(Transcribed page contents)
··········
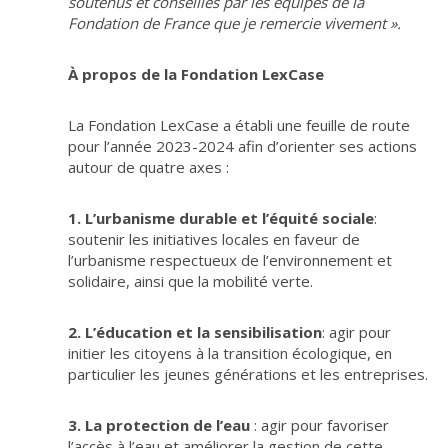
soutenus et conseillés par les équipes de la
Fondation de France que je remercie vivement
».
À propos de la Fondation LexCase
La Fondation LexCase a établi une feuille de route
pour l’année 2023-2024 afin d’orienter ses actions
autour de quatre axes :
1. L’urbanisme durable et l’équité sociale
:
soutenir les initiatives locales en faveur de
l’urbanisme respectueux de l’environnement et
solidaire, ainsi que la mobilité verte.
2. L’éducation et la sensibilisation
: agir pour
initier les citoyens à la transition écologique, en
particulier les jeunes générations et les entreprises.
3. La protection de l’eau
: agir pour favoriser
l’accès à l’eau et améliorer la gestion de cette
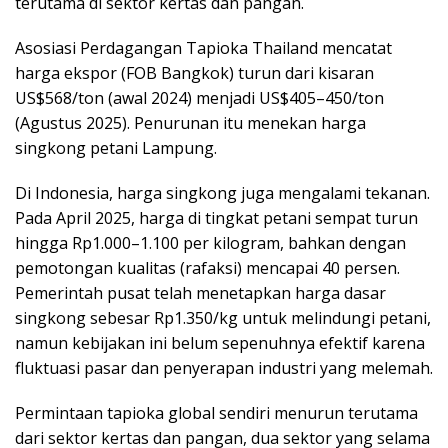
terutama di sektor kertas dan pangan.
Asosiasi Perdagangan Tapioka Thailand mencatat
harga ekspor (FOB Bangkok) turun dari kisaran
US$568/ton (awal 2024) menjadi US$405–450/ton
(Agustus 2025). Penurunan itu menekan harga
singkong petani Lampung.
Di Indonesia, harga singkong juga mengalami tekanan.
Pada April 2025, harga di tingkat petani sempat turun
hingga Rp1.000–1.100 per kilogram, bahkan dengan
pemotongan kualitas (rafaksi) mencapai 40 persen.
Pemerintah pusat telah menetapkan harga dasar
singkong sebesar Rp1.350/kg untuk melindungi petani,
namun kebijakan ini belum sepenuhnya efektif karena
fluktuasi pasar dan penyerapan industri yang melemah.
Permintaan tapioka global sendiri menurun terutama
dari sektor kertas dan pangan, dua sektor yang selama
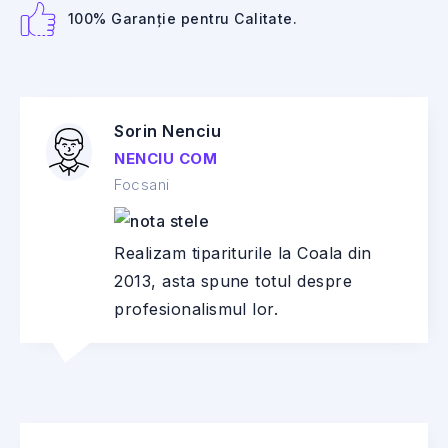
100% Garanție pentru Calitate.
Sorin Nenciu
NENCIU COM
Focsani
Realizam tipariturile la Coala din
2013, asta spune totul despre
profesionalismul lor.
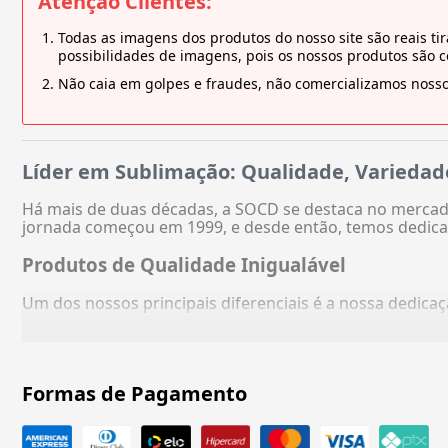
Atenção Clientes:
Todas as imagens dos produtos do nosso site são reais 
possibilidades de imagens, pois os nossos produtos são 
Não caia em golpes e fraudes, não comercializamos nosso
Líder em Sublimação: Qualidade, Variedad
Há mais de duas décadas, a SOCD se destaca no mercado
jornada começou em 1999, e desde então, temos dedica
Produtos de Qualidade Inigualável
Um dos nossos principais diferenciais é a nossa dedic
Formas de Pagamento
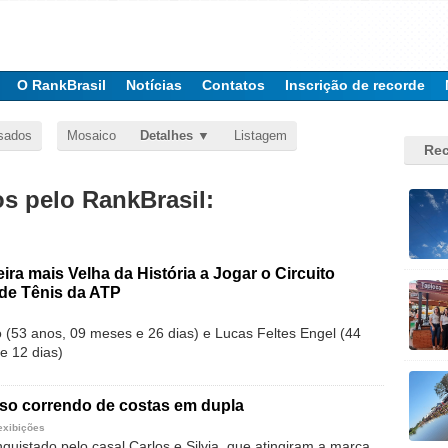
O RankBrasil
Notícias
Contatos
Inscrição de recorde
sados
Mosaico
Detalhes
Listagem
Rec
 pelo RankBrasil:
ira mais Velha da História a Jogar o Circuito
 de Tênis da ATP
(53 anos, 09 meses e 26 dias) e Lucas Feltes Engel (44
e 12 dias)
rso correndo de costas em dupla
exibições
quistado pelo casal Carlos e Silvia, que atingiram a marca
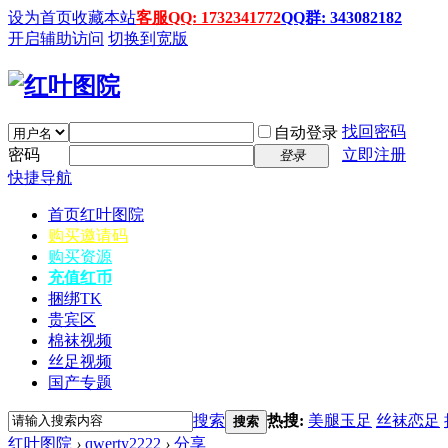
设为首页
收藏本站
客服QQ: 1732341772
QQ群: 343082182
开启辅助访问
切换到宽版
找回密码
自动登录
密码
立即注册
登录
快捷导航
首页
红叶图院
购买邀请码
购买资源
充值红币
捆绑TK
贵宾区
棉袜视频
丝足视频
国产专题
搜索
热搜:
美腿玉足
丝袜恋足
搜索
红叶图院
›
qwerty2222
›
分享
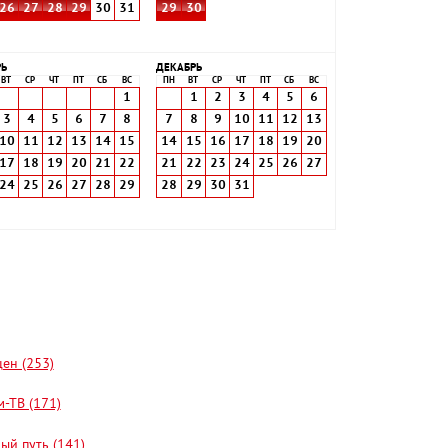
26
27
28
29
30
31
29
30
РЬ
ДЕКАБРЬ
ВТ
СР
ЧТ
ПТ
СБ
ВС
ПН
ВТ
СР
ЧТ
ПТ
СБ
ВС
1
1
2
3
4
5
6
3
4
5
6
7
8
7
8
9
10
11
12
13
10
11
12
13
14
15
14
15
16
17
18
19
20
17
18
19
20
21
22
21
22
23
24
25
26
27
24
25
26
27
28
29
28
29
30
31
цен (253)
-ТВ (171)
ый путь (141)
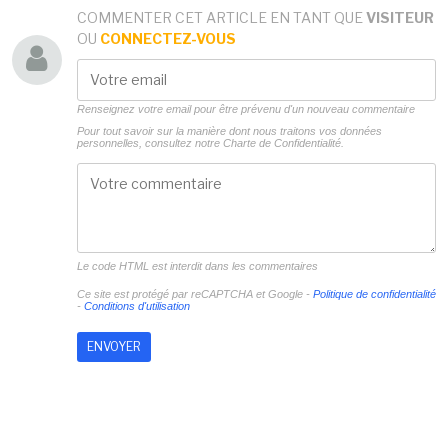
COMMENTER CET ARTICLE EN TANT QUE
VISITEUR
OU
CONNECTEZ-VOUS
Renseignez votre email pour être prévenu d'un nouveau commentaire
Pour tout savoir sur la manière dont nous traitons vos données
personnelles, consultez notre
Charte de Confidentialité.
Le code HTML est interdit dans les commentaires
Ce site est protégé par reCAPTCHA et Google -
Politique de confidentialité
-
Conditions d'utilisation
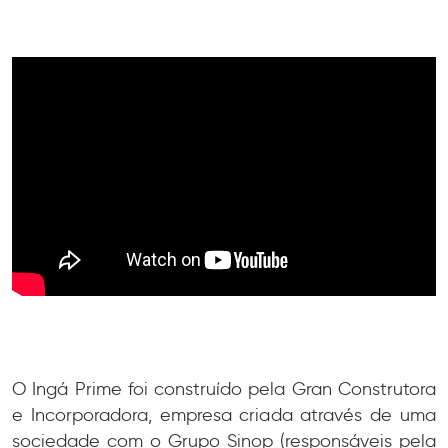
O Ingá Prime foi construído pela Gran Construtora
e Incorporadora, empresa criada através de uma
sociedade com o Grupo Sinop (responsáveis pela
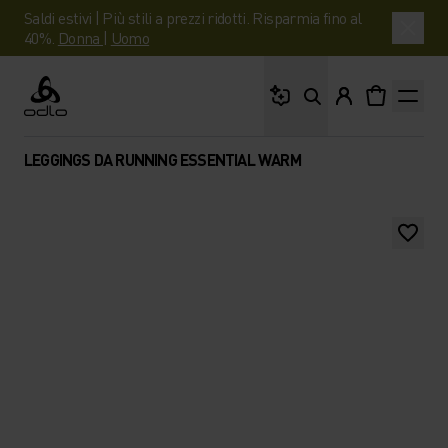
Saldi estivi | Più stili a prezzi ridotti. Risparmia fino al
40%.
Donna
|
Uomo
Cosa stai cercando?
Odlo
LEGGINGS DA RUNNING ESSENTIAL WARM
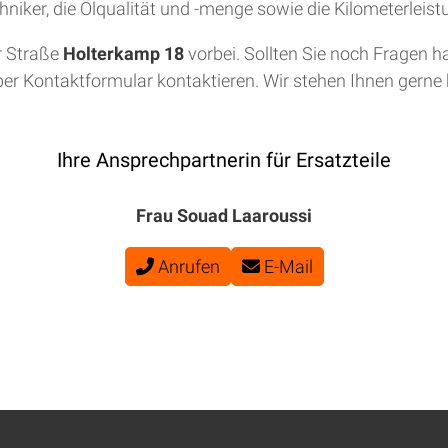
niker, die Ölqualität und -menge sowie die Kilometerleis
r Straße
Holterkamp 18
vorbei. Sollten Sie noch Fragen h
per Kontaktformular kontaktieren. Wir stehen Ihnen gerne b
Ihre Ansprechpartnerin für Ersatzteile
Frau Souad Laaroussi
Anrufen
E-Mail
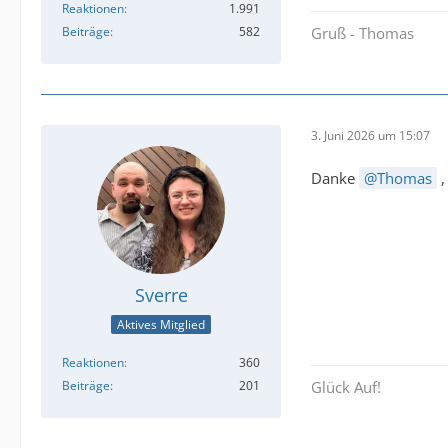
Reaktionen
1.991
Beiträge
582
Gruß - Thomas
3. Juni 2026 um 15:07
Danke
Thomas
,
Sverre
Aktives Mitglied
Reaktionen
360
Beiträge
201
Glück Auf!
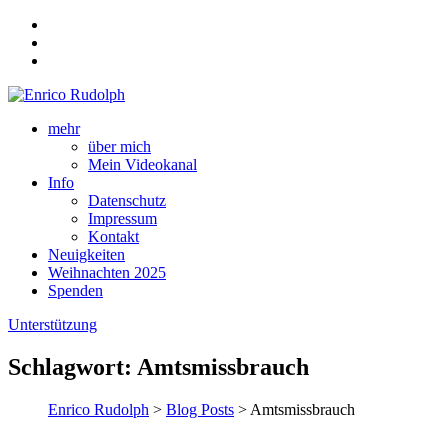
mehr
über mich
Mein Videokanal
Info
Datenschutz
Impressum
Kontakt
Neuigkeiten
Weihnachten 2025
Spenden
Unterstützung
Schlagwort:
Amtsmissbrauch
Enrico Rudolph
>
Blog Posts
> Amtsmissbrauch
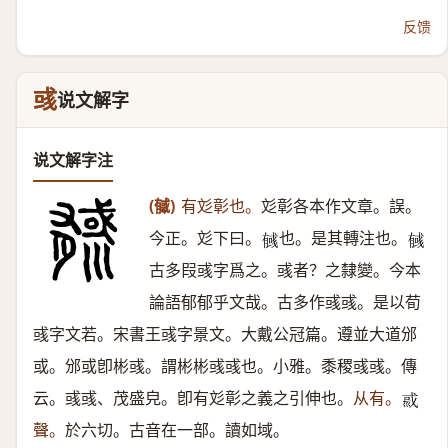
反馈
彧
说文解字
说文解字注
(㦽)
有彣彰也。
彣彰各本作文章。誤。
今正。彣下曰。
也。是其轉注也。
𢒰
𢒰
古多叚彧字爲之。彧者？之隸變。今本
論語郁郁乎文哉。古多作彧彧。是以荀
彧字文若。宋書王彧字景文。大戴公冠篇。遵並大道邠
或。邠或卽彬彧。謂彬彬彧彧也。小雅。黍稷彧彧。傳
云。彧彧、茂盛皃。卽有彣彰之義之引伸也。
从有。
𡿿
聲。
於六切。古音在一部。讀如域。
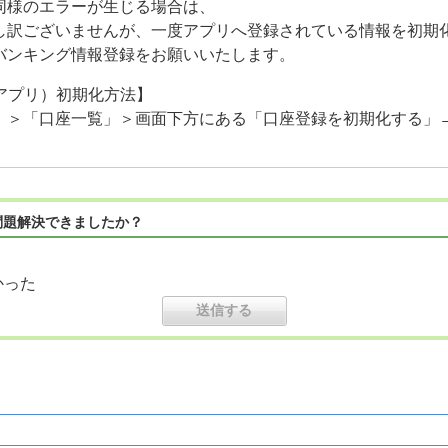
同様のエラーが生じる場合は、
し訳ございませんが、一度アプリへ登録されている情報を初期
バンキング情報登録をお願いいたします。
（アプリ）初期化方法】
」＞「口座一覧」＞画面下方にある「口座登録を初期化する」
問題解決できましたか？
かった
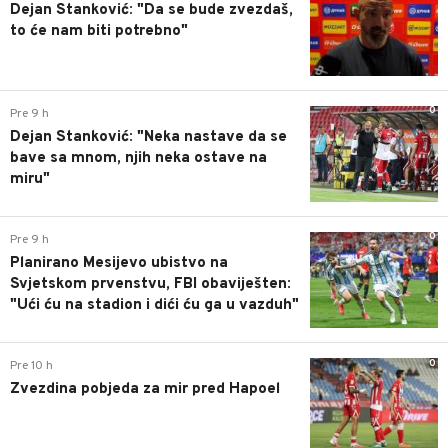
Dejan Stanković: "Da se bude zvezdaš,
to će nam biti potrebno"
0
Pre 9 h
Dejan Stanković: "Neka nastave da se
bave sa mnom, njih neka ostave na
miru"
0
Pre 9 h
Planirano Mesijevo ubistvo na
Svjetskom prvenstvu, FBI obaviješten:
"Ući ću na stadion i dići ću ga u vazduh"
0
Pre 10 h
Zvezdina pobjeda za mir pred Hapoel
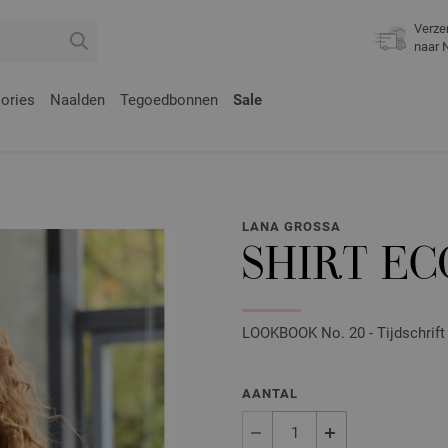
Verze
naar 
ories
Naalden
Tegoedbonnen
Sale
LANA GROSSA
SHIRT E
LOOKBOOK No. 20 - Tijdschrift 
AANTAL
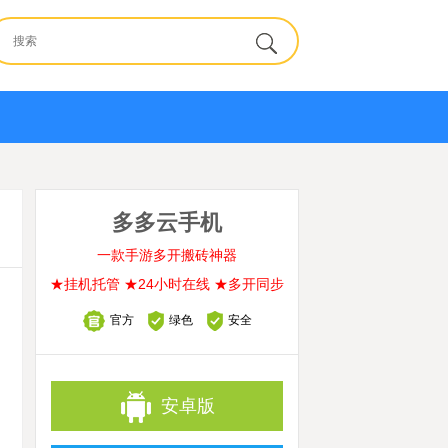
多多云手机
一款手游多开搬砖神器
★挂机托管 ★24小时在线 ★多开同步
官方
绿色
安全
安卓版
··········
(What needs to be done): Copy the lines that hold the word "pelo". Take them from the records above.

(Written response):
 pelo RankBrasil:
quistado pelo casal Carlos e Silvia, que atingiram a marca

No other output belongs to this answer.